WHAT TO DO: Every line in the material below that includes "vagy" should be copied.

DATA FOR ANALYSIS:
::::

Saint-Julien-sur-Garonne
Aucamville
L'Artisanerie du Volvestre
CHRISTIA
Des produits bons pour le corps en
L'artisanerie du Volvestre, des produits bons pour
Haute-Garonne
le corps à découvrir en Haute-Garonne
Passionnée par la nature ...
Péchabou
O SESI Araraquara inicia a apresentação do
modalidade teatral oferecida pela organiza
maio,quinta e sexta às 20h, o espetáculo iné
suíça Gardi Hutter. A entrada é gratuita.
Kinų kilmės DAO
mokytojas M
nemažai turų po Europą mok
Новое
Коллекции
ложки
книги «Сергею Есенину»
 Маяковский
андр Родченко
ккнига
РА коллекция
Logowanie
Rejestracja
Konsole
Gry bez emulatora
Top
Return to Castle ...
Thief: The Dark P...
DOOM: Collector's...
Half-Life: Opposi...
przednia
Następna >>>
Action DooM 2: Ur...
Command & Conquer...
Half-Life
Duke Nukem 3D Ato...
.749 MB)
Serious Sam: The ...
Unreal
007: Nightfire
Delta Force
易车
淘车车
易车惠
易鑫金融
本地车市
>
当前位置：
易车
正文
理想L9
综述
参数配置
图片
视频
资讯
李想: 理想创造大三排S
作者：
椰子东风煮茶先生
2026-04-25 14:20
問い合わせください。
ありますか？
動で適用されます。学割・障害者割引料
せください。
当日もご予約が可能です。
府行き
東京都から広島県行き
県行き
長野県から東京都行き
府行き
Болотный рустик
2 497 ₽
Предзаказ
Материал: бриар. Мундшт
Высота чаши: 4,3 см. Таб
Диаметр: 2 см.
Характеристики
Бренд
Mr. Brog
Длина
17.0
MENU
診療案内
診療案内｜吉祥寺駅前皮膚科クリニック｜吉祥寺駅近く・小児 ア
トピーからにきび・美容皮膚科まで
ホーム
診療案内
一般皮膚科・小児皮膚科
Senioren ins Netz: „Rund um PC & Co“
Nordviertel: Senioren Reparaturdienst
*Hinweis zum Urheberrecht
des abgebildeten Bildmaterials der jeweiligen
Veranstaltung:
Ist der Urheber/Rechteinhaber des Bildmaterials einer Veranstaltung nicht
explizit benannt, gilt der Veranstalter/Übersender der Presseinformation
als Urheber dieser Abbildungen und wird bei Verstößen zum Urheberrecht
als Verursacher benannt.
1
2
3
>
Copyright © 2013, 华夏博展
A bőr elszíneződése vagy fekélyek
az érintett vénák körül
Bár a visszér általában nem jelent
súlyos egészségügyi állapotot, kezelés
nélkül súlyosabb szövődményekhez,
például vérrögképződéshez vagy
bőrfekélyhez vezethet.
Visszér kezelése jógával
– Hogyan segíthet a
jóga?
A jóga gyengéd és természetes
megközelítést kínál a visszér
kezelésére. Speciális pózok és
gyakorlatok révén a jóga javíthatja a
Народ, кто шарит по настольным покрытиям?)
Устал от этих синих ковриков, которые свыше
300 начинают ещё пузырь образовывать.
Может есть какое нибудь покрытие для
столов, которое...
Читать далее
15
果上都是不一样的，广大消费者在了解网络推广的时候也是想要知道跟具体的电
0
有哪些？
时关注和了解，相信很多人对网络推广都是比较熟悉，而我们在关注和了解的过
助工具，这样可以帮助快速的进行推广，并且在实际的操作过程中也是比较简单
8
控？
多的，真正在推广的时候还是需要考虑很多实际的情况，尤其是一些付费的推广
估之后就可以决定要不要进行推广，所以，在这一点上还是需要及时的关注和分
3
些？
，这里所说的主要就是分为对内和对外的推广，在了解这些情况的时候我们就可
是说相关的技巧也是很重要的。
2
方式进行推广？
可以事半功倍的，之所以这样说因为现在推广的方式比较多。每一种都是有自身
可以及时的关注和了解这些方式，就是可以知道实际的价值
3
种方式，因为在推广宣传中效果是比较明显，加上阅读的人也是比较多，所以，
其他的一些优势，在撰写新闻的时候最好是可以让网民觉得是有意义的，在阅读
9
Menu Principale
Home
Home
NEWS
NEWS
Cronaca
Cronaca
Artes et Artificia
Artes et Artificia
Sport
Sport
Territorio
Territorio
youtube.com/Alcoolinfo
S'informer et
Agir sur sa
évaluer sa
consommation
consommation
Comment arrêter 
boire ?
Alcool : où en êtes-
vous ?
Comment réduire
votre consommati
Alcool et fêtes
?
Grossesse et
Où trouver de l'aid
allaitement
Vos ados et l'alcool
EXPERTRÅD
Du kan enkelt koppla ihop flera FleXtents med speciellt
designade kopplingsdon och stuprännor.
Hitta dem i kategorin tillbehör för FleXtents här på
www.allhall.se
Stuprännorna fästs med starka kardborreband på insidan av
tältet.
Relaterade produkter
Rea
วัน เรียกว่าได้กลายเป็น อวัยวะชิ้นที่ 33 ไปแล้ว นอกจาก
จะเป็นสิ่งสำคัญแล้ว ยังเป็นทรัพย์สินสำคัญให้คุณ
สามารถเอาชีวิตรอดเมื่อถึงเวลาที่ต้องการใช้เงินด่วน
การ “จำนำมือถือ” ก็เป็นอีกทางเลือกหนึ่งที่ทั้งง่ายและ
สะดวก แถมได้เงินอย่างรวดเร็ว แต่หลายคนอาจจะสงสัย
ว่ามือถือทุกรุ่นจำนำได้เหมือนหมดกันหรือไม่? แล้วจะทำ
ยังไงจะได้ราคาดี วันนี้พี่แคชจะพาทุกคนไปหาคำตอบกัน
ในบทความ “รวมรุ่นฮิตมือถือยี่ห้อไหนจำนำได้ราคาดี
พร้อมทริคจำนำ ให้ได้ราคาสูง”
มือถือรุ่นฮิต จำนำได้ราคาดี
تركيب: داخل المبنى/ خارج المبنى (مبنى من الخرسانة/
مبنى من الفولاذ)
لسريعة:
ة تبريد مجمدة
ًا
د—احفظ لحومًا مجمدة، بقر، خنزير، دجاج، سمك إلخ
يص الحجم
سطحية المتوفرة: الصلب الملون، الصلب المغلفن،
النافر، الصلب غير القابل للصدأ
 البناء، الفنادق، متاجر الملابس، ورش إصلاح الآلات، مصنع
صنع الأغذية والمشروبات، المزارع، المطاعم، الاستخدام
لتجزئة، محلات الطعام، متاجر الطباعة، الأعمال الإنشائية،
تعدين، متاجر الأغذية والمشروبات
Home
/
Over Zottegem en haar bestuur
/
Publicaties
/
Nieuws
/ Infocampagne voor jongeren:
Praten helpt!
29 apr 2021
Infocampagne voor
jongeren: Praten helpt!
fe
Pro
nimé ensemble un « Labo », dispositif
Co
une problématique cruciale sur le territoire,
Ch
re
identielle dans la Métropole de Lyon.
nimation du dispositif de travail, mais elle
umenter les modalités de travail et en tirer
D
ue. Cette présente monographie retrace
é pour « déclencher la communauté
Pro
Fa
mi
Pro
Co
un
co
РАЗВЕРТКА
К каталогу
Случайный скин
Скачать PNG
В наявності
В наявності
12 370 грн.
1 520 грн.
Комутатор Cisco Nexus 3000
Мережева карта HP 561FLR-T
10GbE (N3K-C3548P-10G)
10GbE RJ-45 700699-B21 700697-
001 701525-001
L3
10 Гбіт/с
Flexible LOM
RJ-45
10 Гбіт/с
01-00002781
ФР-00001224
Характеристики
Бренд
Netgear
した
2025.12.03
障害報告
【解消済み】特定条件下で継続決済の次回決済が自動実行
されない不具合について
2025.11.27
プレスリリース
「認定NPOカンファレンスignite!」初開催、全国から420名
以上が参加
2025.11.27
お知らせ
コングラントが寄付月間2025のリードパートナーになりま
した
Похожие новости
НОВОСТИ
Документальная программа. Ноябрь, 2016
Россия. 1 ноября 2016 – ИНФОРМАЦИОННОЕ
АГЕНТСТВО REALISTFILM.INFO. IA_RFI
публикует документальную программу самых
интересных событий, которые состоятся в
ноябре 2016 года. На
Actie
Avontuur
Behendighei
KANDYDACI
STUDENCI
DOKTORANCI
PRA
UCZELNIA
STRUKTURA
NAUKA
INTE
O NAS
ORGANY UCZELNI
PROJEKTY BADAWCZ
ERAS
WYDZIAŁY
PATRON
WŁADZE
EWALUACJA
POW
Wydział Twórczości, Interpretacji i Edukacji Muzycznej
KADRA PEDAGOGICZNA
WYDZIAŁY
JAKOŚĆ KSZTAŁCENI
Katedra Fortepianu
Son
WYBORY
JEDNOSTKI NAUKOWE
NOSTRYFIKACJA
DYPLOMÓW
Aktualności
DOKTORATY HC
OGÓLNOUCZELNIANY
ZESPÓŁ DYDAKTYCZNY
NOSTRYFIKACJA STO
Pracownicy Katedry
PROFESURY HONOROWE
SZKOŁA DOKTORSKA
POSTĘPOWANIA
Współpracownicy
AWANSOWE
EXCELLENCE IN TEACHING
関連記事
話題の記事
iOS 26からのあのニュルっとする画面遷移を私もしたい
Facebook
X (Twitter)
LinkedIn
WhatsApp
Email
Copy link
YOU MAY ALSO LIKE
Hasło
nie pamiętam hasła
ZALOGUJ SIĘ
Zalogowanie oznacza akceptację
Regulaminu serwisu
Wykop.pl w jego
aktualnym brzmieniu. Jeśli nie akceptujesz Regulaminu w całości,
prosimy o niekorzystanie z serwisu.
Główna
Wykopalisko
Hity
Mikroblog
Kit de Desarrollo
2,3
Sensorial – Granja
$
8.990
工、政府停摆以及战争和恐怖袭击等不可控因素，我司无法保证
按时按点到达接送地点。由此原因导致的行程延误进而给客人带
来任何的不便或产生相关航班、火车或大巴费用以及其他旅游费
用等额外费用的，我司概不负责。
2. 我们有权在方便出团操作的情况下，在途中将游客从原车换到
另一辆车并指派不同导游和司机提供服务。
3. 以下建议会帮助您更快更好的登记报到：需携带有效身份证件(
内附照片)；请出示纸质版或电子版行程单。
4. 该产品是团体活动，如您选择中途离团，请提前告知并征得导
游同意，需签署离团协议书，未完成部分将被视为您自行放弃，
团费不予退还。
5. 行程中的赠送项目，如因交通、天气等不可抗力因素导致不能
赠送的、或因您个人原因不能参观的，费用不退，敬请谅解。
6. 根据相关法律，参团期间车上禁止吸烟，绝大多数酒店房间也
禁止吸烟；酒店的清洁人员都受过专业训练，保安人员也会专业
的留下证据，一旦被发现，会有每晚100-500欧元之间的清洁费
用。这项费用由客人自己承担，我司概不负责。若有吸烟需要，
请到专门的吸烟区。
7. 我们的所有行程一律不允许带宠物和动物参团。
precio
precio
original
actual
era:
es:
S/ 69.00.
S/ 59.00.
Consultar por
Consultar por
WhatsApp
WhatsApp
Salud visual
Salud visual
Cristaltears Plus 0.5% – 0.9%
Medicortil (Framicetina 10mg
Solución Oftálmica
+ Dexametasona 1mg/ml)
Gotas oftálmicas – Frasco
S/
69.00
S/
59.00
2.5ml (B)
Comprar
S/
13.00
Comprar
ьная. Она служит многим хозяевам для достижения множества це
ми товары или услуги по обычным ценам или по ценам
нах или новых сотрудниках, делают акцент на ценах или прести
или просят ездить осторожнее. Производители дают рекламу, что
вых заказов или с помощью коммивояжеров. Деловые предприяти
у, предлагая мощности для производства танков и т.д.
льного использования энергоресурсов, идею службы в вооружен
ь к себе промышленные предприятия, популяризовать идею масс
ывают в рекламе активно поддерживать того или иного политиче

::::

THE ANSWER:
A bőr elszíneződése vagy fekélyek
például vérrögképződéshez vagy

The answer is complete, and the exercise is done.